What to do - Go through the entries below and print, exactly, the lines starting at the one with "Հնարքներ և խորհուրդներ" and ending at the one with "40 GB RAM iyi mi", keeping both ends and no others.

============

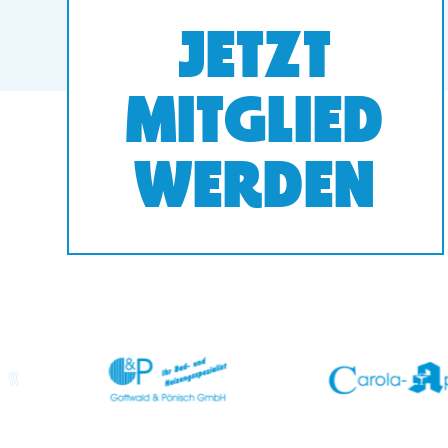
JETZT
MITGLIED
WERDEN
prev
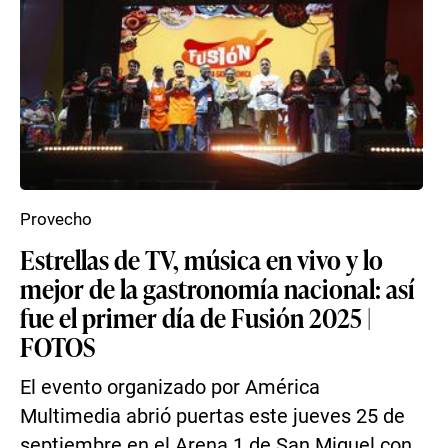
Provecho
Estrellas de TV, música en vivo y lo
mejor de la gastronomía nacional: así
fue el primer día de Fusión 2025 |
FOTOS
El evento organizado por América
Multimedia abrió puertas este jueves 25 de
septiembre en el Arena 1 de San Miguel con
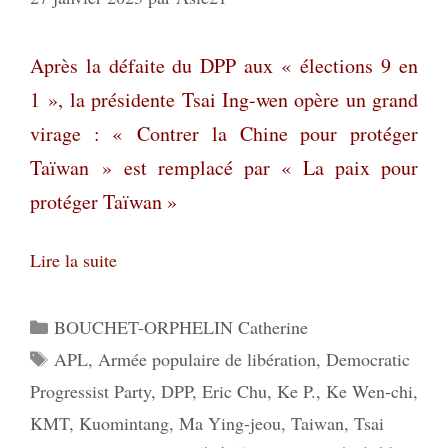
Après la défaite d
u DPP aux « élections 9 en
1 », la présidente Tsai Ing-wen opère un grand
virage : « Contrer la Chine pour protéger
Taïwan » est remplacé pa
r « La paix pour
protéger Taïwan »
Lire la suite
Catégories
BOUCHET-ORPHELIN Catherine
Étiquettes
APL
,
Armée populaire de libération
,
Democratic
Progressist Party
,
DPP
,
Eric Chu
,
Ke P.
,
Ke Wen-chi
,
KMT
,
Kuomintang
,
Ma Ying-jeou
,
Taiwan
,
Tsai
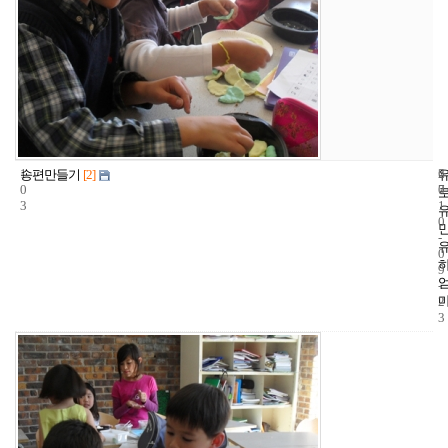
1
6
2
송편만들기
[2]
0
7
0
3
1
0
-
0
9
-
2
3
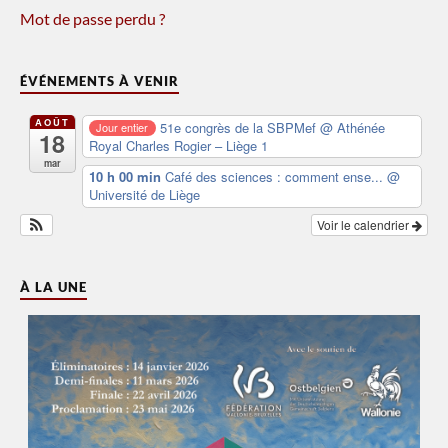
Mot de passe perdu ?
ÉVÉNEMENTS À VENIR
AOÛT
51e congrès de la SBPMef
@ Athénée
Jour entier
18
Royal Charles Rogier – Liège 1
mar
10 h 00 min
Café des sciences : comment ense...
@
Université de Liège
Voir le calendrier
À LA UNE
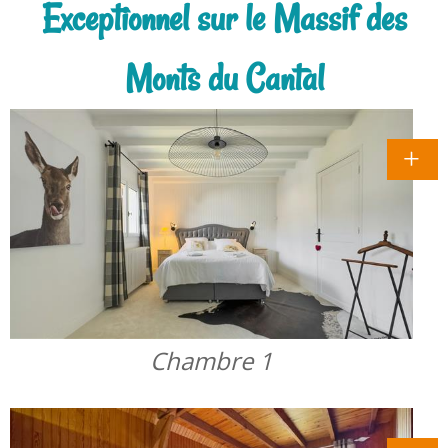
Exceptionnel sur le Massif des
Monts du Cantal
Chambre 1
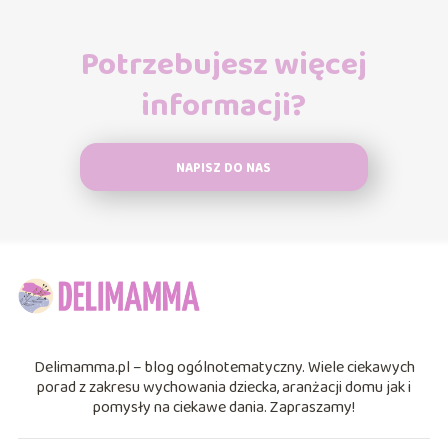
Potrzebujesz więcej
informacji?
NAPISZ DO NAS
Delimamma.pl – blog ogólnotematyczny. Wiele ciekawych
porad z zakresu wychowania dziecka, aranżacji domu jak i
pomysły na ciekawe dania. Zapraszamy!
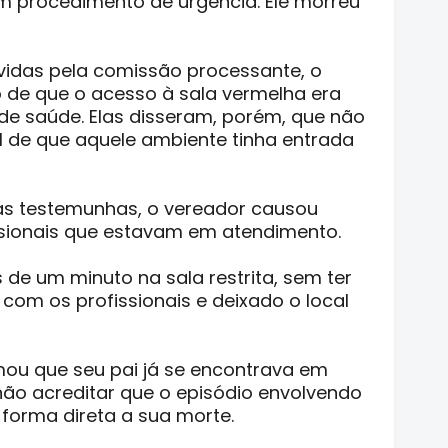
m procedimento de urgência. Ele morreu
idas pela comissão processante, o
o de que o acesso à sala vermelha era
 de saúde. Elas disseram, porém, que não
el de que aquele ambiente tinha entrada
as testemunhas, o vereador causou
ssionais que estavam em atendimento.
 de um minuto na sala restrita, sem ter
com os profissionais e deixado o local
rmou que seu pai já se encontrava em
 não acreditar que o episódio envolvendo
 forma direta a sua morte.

============

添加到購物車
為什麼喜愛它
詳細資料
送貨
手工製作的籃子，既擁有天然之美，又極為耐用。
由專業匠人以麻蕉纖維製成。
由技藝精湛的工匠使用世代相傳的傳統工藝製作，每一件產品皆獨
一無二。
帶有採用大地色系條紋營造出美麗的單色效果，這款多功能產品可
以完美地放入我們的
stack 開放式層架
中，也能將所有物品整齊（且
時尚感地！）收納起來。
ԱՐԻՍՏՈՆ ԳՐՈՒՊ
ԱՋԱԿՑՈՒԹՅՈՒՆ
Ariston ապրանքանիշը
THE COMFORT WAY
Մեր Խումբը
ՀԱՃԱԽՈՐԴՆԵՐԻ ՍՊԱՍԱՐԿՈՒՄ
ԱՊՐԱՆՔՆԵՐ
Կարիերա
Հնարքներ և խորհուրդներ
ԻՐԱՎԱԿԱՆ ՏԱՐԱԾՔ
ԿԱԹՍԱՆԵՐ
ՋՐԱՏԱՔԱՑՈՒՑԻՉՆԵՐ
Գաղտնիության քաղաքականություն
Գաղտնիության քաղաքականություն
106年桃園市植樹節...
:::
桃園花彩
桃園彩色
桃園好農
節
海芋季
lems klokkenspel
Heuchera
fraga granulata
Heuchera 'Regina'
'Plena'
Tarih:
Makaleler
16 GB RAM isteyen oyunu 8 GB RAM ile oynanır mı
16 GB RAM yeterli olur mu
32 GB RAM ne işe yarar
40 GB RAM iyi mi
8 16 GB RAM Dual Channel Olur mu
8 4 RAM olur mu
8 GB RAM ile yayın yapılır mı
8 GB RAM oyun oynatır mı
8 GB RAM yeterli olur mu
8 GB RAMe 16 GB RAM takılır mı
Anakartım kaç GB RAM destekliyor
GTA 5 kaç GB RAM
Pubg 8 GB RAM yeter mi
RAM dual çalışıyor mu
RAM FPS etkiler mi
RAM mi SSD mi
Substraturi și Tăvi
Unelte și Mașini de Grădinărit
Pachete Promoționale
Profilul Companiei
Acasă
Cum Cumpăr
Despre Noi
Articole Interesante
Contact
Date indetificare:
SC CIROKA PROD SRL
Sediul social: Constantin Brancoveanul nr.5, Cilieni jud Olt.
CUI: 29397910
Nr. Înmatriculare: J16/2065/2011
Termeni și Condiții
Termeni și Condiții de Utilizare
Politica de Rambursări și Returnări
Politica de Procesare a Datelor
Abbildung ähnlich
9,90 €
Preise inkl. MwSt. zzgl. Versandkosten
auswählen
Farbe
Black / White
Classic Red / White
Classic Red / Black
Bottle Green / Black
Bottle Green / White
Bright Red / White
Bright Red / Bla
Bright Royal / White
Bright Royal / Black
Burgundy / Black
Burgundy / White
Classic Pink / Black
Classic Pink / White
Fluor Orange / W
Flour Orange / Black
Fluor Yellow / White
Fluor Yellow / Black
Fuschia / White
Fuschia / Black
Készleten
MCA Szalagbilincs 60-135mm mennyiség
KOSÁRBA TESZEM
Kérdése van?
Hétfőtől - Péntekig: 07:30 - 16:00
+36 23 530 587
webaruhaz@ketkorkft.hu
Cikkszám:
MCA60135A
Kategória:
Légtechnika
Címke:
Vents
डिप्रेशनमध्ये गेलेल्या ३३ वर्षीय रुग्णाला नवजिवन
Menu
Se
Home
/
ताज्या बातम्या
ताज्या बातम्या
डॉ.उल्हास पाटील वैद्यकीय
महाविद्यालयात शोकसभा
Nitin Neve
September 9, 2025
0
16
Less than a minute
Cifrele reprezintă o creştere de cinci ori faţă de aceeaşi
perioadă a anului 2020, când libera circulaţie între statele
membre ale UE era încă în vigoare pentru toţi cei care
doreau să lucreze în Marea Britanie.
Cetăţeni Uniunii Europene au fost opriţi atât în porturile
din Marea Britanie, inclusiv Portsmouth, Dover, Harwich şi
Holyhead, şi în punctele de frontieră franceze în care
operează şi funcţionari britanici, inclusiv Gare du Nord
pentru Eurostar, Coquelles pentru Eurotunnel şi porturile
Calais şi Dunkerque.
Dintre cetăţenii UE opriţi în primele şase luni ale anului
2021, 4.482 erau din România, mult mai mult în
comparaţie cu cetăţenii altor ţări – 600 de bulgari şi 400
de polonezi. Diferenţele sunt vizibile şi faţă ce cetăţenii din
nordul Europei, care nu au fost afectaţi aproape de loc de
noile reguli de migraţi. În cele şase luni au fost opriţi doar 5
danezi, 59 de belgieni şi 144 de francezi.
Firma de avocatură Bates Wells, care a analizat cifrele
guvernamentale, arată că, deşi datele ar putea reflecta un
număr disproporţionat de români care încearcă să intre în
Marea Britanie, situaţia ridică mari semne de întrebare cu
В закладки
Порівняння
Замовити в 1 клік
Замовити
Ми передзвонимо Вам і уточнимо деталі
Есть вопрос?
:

============

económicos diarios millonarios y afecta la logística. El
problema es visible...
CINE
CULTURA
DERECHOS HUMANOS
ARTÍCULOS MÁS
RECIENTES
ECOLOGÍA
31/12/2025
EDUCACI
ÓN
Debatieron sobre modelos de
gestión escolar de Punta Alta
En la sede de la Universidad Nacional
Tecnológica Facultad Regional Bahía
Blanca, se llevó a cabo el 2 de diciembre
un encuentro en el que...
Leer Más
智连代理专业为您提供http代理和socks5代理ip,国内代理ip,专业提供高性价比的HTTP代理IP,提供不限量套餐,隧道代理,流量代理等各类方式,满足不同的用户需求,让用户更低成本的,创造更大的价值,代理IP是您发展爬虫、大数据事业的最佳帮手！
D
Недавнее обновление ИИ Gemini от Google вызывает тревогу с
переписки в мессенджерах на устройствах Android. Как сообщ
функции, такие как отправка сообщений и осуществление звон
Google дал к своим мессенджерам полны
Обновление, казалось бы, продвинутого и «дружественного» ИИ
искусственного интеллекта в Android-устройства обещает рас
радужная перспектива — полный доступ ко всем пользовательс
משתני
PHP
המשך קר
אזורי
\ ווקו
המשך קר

============

Answer -
Հնարքներ և խորհուրդներ
ԻՐԱՎԱԿԱՆ ՏԱՐԱԾՔ
ԿԱԹՍԱՆԵՐ
ՋՐԱՏԱՔԱՑՈՒՑԻՉՆԵՐ
Գաղտնիության քաղաքականություն
Գաղտնիության քաղաքականություն
106年桃園市植樹節...
:::
桃園花彩
桃園彩色
桃園好農
節
海芋季
lems klokkenspel
Heuchera
fraga granulata
Heuchera 'Regina'
'Plena'
Tarih:
Makaleler
16 GB RAM isteyen oyunu 8 GB RAM ile oynanır mı
16 GB RAM yeterli olur mu
32 GB RAM ne işe yarar
40 GB RAM iyi mi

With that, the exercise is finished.